State Rep. Gonzalez | Gov. J.B. Pritzker | YouTube Illinois General Assembly
State Rep. Gonzalez | Gov. J.B. Pritzker | YouTube Illinois General Assembly
State Representative Edgar Gonzalez Jr. said that Governor J.B. Pritzker's comparison of Republicans to Nazis was "within the context of inhumanity through Trump's directives." Gonzalez made this statement to South Cook News on February 27.
"Trump debases the integrity and prestige of his office by using crude and unseemly language to denigrate women, minorities, war heroes, opponents, or any group or community he considers unimportant and dispensable," said Edgar González, Jr., IL State Representative, District 23. "People are worried about the wrong guy using this sort of language. Plus, the terminology used by the Governor is within the context of inhumanity through Trump's directives. People, especially elected Republicans and many publications, who misunderstood and generalized his comments as a statement regarding all Republicans are just projecting, which says a lot when there are Republicans who see the inhumanity of Trump's actions, and Republican business owners who see the consequences of Trump's directives."
In his joint budget and State of the State address on February 19, 2025, Illinois Governor Pritzker compared the Trump administration to Nazi Germany. According to WTTW, he said, "I do not invoke the specter of Nazis lightly... I'm watching with a foreboding dread what is happening in our country right now." Pritzker, a Democrat, suggested that the authoritarian policies of the Nazi regime are similar to those of former President Donald Trump.
According to Fox32Chicago, State Representative John Cabello (R-Machesney Park) described Pritzker’s comments as "disgusting," while State Representative Adam Niemerg (R-Dieterich) remarked that the governor’s comments "will only incite the violence he claims to condemn."

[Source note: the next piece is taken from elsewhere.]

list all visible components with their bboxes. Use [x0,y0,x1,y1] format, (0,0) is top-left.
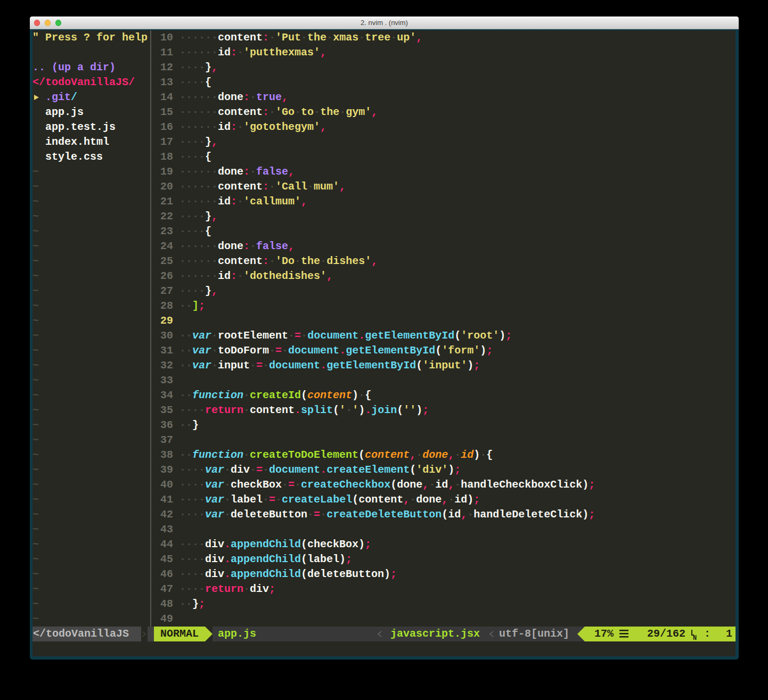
svg-text:N: N [693,635,697,640]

Gonzalez Jr., born on December 25, 1996, in Chicago, Illinois, was appointed to the Illinois House of Representatives on January 10, 2020. At age 23, he became the youngest state representative in Illinois at that time. Raised in Chicago's Little Village neighborhood, he attended local public schools including John Spry Community School and Maria Saucedo Scholastic Academy before graduating from Whitney M. Young Magnet High School in 2015. He earned a bachelor's degree in government from Harvard University in 2019.